Unionspolitiker sprechen von »falschen Signalen« und »tiefgreifenden Webfehlern« und warnen davor, dass durch die Bürgergeld-Regeln der Anreiz sinkt, eine Arbeit aufzunehmen, anstatt staatliche Hilfe in Anspruch zu nehmen. CDU-Chef Friedrich Merz hatte Anfang Oktober bei »t-online« auch gesagt: »Mit der zukünftig «Bürgergeld» genannten Sozialleistung lohnt es sich auch für Zuwanderer häufig nicht mehr, eine einfache Tätigkeit aufzunehmen. Und genau das zieht die Menschen aus vielen Ländern erst richtig an, es schafft einen sogenannten Pull-Faktor.«
»Kopf frei« für Jobsuche und Weiterbildung
Ampel-Politiker weisen die Kritik zurück. Betroffene sollten »den Kopf frei haben sich zu qualifizieren und weiterzubilden, neue Arbeit zu suchen und sollen sich nicht rumschlagen müssen« mit dem Aufbrauchen von Vermögenswerten oder dem Auszug aus der bisher bewohnten Wohnung, verteidigte SPD-Generalsekretär Kevin Kühnert am Montag im Deutschlandfunk die Pläne. Die Kritik der Union nannte er im »Tagesspiegel« »ein durchsichtiges und populistisches Manöver«.
Der stellvertretende Grünen-Fraktionschef Andreas Audretsch sagte der Deutschen Presse-Agentur: »Markus Söder und Friedrich Merz setzen beim Bürgergeld auf blanken Populismus und schamlose Falschaussagen.« Kühnert und Audretsch verwiesen darauf, dass das Schonvermögen für Hartz-IV-Empfänger bereits im Zuge der Corona-Pandemie von der großen Koalition, also von der Union selbst, auf 60.000 Euro erhöht wurde. FDP-Generalsekretär Bijan Djir-Sarai sagte ebenfalls dem »Tagesspiegel«, es sei nicht die Zeit »für parteitaktische Manöver«. Verzögerung und Blockade hätten nichts mit Verantwortung zu tun.
Zeitplan könnte wackeln
Wie geht es nun weiter? Im Bundestag steht die Verabschiedung des Bürgergeld-Gesetzes momentan für nächste Woche Donnerstag auf der Tagesordnung. Danach muss noch der Bundesrat entscheiden. Wenn das Gesetz dort keine Mehrheit bekommt, käme der Vermittlungsausschuss von Bundestag und Bundesrat zum Zug. Ein dort ausgehandelter Kompromiss müsste dann aber erneut von Bundestag und Bundesrat beschlossen werden, so dass es mit Einführung des Bürgergelds zum Jahresbeginn knapp werden könnte.
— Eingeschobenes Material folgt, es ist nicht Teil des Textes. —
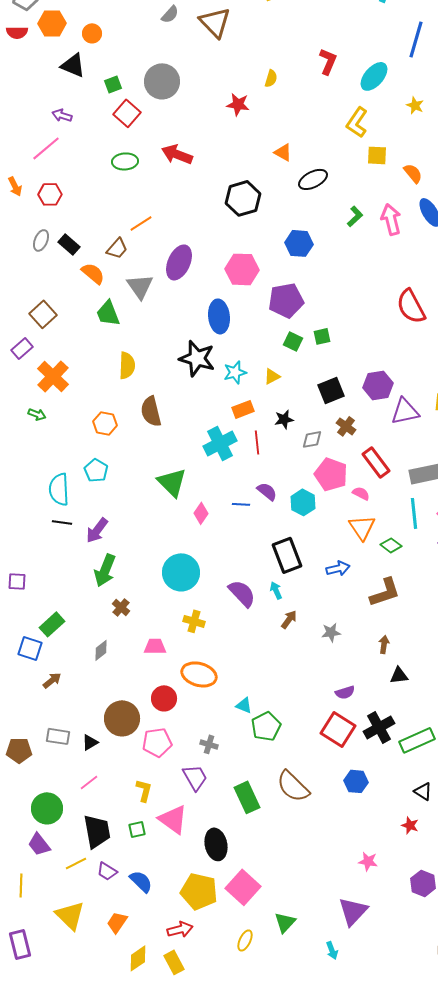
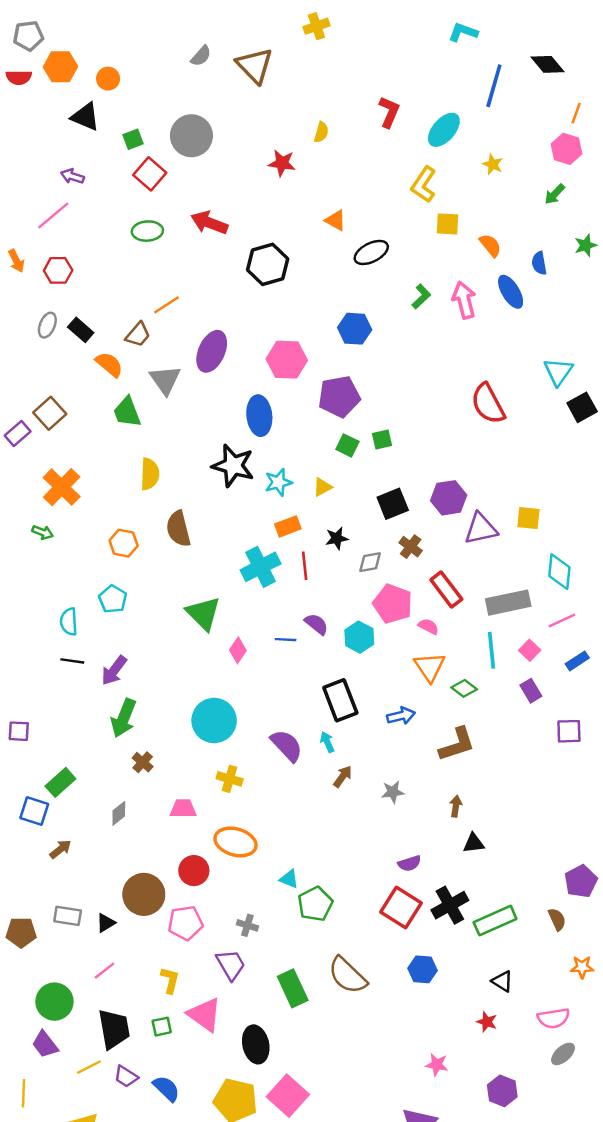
black hexagon: (243, 198) -> (268, 264), moved
purple rectangle: (22, 348) -> (18, 433), moved
cyan semicircle: (59, 489) -> (69, 622), size x0.7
Bundeskanzler Olaf Scholz (SPD) sagte am Montag in Berlin, er sei sehr zuversichtlich, dass das Gesetzgebungsvorhaben vor dem Jahreswechsel zum Abschluss gebracht werde. »Die Zuversicht ist groß«, sagte er.
Mehr Geld als Kompromiss?
In Vermittlungsverfahren setzen die Bundesländer oft durch, dass sie vom Bund für die Umsetzung des betreffenden Gesetzes mehr Geld bekommen. Das könnte auch hier Teil eines Kompromisses sein. Der Bundesrat hatte am Freitag in einer Stellungnahme zum Bürgergeldgesetz die Ampelregierung bereits dazu aufgefordert, die Kosten zu überprüfen und Mehrkosten für Kommunen und Länder auszugleichen.